Un placeur s’approche. « Libérez le passage ! crie-t-il par-dessus la musique. Libérez le passage, messieurs dames ! »

Jerome saisit les épaules de sa mère. Il l’attire à lui jusqu’à ce que leurs fronts se touchent. « Il faut que tu sortes d’ici, m’man. Prends les filles et va-t’en. Tout de suite. Fais sortir le placeur avec toi. Dis-lui que ta fille est malade. Je t’en prie, pose pas de questions. »

Elle le regarde dans les yeux et ne pose pas de questions.

« M’man ? commence Barbara. Qu’est-ce… » Le reste se perd dans la clameur du groupe et de l’accompagnement choral du public. Tanya prend Barbara par le bras et s’approche du placeur. En même temps, elle fait signe à Hilda, Dinah et Betsy de la suivre.

Jerome se retourne vers Holly. Elle est penchée sur Brady, qui continue à frissonner tandis que des tempêtes cérébrales font rage dans sa tête. Ses pieds font des claquettes, comme si, même dans son inconscience, il sentait toujours le rythme endiablé des ’Round Here. Ses mains voltigent de façon désordonnée et lorsque l’une d’elles s’approche de la petite lumière jaune sous son T-shirt, Jerome la rabat d’une claque comme un défenseur de basket intercepte un tir dans le panneau.

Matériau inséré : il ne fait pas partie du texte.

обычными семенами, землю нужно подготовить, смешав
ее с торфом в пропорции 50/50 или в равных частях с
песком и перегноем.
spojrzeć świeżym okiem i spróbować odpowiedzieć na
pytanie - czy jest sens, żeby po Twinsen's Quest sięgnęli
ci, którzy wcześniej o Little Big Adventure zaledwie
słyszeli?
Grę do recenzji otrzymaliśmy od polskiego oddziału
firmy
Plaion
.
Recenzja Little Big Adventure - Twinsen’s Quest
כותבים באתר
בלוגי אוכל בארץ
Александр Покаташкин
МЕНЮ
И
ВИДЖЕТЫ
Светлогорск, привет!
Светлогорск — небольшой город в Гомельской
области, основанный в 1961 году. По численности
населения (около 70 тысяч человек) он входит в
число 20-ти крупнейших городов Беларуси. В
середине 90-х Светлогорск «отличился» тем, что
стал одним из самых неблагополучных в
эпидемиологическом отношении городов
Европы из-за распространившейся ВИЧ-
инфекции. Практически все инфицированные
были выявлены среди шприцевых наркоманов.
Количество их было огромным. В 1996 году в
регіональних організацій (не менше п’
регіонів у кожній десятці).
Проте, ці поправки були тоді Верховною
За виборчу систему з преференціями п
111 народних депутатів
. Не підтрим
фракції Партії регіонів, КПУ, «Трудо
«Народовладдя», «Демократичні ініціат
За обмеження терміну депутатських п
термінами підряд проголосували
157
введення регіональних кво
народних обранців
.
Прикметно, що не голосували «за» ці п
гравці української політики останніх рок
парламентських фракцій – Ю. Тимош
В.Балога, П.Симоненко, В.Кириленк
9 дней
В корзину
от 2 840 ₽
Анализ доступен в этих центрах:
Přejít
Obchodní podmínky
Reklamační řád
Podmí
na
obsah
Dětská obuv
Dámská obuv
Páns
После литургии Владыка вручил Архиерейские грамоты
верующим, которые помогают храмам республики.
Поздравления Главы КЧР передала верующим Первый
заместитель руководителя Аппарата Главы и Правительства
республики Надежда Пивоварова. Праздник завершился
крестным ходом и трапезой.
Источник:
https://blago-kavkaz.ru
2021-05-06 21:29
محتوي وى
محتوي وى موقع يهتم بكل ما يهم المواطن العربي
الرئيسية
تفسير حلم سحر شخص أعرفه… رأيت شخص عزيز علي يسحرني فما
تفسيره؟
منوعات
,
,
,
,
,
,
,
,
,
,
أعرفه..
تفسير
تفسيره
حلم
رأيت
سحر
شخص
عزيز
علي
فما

« Je veux sortir d’ici, gémit la fille en fauteuil. J’ai peur. »

Jerome peut comprendre — lui aussi veut sortir d’ici, et il crève de peur — mais pour le moment, elle doit rester où elle est. Brady la bloque à sa place, de toute façon, et ils n’osent pas le déplacer. Pas encore.

Holly a devancé Jerome, comme souvent. « Vous ne pouvez pas bouger pour l’instant, ma chérie, dit-elle à la fille. Détendez-vous et profitez du concert. » Elle se dit que tout ça serait bien plus simple si elle avait réussi à le tuer plutôt qu’à juste catapulter son cerveau de détraqué jusqu’au fin fond du Pérou. Elle se demande si Jerome abattrait Hartsfield si elle le lui demandait. Sans doute pas. Dommage. Avec tout ce bruit, probable que personne ne le remarquerait.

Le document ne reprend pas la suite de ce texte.